(Workbook) Agentic AI: Optimize Marketing Spend with LLM as Meta-Controller of Learning Environment (Part 3)

(Note: for those interested, the Jupyter notebook with all the code for this post, plus additional outputs and explanations, is available for download on my Decision Sciences GitHub repository)


Marketing teams are constantly seeking ways to maximize return on investment by fine-tuning their spend. In this post, we explore the fundamentals of an innovative, albeit simplified, approach that combines a reinforcement learning (RL) model with an LLM “meta-controller” to optimize marketing spend. We’ll break down how a custom RL environment is built, how helper functions and tools manage the RL sub-policy, how an LLM agent is initialized to oversee the training process, and finally, how to interpret the iterative results that guide us toward an optimal strategy.

With the challenge clearly defined, let’s explore how our approach evolved from a pure RL algorithm to a system where an LLM orchestrates the process as a meta-controller.

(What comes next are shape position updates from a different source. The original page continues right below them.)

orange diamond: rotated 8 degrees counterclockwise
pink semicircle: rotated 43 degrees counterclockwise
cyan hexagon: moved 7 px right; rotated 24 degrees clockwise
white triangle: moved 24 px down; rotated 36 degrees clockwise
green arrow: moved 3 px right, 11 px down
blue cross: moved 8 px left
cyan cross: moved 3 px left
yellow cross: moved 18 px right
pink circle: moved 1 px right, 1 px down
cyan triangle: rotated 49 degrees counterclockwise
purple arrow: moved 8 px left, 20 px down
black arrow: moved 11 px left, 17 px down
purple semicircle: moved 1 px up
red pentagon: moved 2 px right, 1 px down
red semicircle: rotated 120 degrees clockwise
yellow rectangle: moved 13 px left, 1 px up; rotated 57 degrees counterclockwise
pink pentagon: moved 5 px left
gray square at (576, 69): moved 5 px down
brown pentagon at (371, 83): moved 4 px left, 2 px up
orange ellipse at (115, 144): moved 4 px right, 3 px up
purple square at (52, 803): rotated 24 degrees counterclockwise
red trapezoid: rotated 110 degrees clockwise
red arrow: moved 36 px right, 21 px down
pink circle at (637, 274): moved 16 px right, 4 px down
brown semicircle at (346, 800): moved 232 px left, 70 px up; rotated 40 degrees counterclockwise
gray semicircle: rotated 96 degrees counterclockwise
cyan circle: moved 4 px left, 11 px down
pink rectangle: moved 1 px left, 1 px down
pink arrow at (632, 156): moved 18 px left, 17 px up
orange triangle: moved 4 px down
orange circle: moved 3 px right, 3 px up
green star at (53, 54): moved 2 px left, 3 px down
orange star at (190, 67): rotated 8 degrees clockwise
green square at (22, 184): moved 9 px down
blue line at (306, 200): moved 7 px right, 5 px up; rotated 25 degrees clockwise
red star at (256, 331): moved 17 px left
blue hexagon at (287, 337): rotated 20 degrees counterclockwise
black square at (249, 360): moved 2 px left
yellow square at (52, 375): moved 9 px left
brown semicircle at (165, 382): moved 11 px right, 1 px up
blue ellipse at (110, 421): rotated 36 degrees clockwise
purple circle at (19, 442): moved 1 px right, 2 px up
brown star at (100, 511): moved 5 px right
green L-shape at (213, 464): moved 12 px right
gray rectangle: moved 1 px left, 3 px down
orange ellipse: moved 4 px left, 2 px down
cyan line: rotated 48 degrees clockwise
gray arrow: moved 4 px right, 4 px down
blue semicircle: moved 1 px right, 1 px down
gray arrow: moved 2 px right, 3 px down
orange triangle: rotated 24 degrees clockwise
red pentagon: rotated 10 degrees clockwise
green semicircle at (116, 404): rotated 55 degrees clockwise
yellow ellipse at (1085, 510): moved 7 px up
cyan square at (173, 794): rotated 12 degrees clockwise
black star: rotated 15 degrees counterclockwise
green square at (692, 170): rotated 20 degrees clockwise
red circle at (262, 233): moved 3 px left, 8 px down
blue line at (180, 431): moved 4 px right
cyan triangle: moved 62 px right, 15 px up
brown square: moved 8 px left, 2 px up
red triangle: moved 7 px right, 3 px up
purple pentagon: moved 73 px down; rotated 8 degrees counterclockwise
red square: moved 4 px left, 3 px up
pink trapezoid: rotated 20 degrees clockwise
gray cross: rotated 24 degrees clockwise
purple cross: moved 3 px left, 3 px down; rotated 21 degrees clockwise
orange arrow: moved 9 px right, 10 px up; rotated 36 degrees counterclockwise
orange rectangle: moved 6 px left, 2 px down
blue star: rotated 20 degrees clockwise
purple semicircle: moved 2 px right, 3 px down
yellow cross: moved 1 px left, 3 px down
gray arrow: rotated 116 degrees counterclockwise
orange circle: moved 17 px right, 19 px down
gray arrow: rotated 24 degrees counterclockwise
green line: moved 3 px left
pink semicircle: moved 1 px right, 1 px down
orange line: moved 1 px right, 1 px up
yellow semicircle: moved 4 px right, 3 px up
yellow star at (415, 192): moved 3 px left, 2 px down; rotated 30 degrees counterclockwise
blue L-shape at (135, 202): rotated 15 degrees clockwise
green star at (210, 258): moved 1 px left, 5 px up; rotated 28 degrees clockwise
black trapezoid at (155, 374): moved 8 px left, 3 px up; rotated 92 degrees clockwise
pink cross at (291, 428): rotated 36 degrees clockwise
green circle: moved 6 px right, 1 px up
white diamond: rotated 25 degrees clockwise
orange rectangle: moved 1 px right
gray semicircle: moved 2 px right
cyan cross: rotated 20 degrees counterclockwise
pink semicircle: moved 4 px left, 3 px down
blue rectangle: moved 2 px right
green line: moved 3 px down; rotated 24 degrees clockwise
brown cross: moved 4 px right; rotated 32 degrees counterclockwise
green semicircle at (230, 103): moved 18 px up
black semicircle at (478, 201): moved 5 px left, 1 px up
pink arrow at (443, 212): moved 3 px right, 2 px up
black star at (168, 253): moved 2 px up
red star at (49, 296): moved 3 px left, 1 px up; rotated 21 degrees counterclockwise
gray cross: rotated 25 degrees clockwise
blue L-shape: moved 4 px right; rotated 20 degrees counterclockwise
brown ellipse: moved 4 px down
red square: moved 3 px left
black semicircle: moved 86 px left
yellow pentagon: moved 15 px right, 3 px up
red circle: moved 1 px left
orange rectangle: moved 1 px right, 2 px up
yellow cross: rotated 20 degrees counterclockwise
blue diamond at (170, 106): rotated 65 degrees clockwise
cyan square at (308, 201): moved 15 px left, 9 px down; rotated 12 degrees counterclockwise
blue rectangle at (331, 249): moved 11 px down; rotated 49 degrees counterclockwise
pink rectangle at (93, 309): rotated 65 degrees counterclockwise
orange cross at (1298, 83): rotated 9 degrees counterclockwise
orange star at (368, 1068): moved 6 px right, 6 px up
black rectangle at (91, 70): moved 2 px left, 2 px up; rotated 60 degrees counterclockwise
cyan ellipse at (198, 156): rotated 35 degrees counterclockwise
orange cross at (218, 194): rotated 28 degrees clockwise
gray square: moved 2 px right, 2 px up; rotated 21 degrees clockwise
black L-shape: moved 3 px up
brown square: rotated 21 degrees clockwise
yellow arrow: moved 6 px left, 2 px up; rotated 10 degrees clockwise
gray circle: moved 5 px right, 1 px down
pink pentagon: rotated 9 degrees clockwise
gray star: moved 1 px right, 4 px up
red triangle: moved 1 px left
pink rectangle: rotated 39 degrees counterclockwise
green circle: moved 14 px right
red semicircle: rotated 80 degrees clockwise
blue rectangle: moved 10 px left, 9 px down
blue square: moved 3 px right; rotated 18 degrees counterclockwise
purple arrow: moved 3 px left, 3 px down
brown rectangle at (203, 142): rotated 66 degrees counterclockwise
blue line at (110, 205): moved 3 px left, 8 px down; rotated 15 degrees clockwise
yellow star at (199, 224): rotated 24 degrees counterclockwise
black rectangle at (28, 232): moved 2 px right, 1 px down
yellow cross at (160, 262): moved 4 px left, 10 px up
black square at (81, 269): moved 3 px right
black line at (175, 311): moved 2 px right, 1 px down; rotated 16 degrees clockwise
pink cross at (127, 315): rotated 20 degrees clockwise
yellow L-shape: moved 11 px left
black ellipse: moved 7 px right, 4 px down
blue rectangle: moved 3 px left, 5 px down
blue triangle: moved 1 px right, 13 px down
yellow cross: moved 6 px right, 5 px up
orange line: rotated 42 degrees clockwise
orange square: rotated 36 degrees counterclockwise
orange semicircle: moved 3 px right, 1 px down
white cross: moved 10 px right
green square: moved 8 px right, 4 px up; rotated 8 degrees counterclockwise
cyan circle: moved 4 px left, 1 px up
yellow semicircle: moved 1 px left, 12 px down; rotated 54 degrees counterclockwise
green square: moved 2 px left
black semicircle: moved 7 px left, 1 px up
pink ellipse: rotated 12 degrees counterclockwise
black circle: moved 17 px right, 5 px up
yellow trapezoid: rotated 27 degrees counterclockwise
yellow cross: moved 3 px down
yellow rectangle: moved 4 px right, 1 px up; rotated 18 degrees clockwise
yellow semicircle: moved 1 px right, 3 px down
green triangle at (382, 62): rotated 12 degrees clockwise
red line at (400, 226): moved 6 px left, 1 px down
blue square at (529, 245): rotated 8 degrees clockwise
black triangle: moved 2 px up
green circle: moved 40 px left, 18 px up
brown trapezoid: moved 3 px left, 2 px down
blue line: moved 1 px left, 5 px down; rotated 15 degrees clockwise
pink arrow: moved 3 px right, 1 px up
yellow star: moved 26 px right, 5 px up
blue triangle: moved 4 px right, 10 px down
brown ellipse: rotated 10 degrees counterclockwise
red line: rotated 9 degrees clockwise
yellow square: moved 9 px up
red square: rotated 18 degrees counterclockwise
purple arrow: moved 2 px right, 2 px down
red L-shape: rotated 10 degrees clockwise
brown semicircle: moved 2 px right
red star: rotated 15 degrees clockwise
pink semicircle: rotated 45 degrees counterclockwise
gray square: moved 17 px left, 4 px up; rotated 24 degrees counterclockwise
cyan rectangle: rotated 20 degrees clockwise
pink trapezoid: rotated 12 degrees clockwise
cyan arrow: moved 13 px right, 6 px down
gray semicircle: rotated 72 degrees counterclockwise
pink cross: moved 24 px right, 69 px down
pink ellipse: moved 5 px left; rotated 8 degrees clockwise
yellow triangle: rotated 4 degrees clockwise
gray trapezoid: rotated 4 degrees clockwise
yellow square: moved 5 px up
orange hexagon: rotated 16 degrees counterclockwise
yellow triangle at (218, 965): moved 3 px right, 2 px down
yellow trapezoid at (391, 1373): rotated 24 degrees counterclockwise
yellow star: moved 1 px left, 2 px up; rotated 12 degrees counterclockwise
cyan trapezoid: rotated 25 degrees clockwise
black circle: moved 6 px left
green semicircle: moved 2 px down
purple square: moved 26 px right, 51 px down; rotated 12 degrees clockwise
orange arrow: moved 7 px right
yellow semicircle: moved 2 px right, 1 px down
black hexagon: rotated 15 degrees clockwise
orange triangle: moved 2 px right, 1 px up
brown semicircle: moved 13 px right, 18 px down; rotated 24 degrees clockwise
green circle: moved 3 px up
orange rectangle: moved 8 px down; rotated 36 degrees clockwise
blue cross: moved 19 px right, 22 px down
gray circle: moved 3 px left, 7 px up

LLM as Meta-Controller: An Overview

In our first post, we focused solely on a reinforcement learning (RL) algorithm that explored different marketing spend strategies on its own, gradually learning from the rewards. In the second post, we shifted control so that an LLM directly made the discrete spend decisions (i.e., choosing to add or subtract 1) instead of the RL algorithm autonomously. Now, we’ve taken another significant step forward by introducing an LLM as a meta-controller. This means that the LLM no longer makes the individual spend decisions; instead, it oversees and orchestrates the entire RL training process. The meta-controller strategically manages tasks like initializing the RL sub-policy, training it, evaluating its performance, and adjusting environment parameters. By doing so, it leverages its natural language reasoning to guide the RL algorithm toward optimal performance, providing a higher level of abstraction and transparency compared to our earlier approaches.

A meta-controller is like the conductor of an orchestra. While the individual musicians (or the RL algorithm) perform their parts, the conductor oversees the entire performance—adjusting the tempo, dynamics, and balance—to ensure a harmonious result. Similarly, an LLM meta-controller doesn’t make every individual decision but instead orchestrates the overall training process, guiding, evaluating, and fine-tuning the RL agent to achieve optimal performance.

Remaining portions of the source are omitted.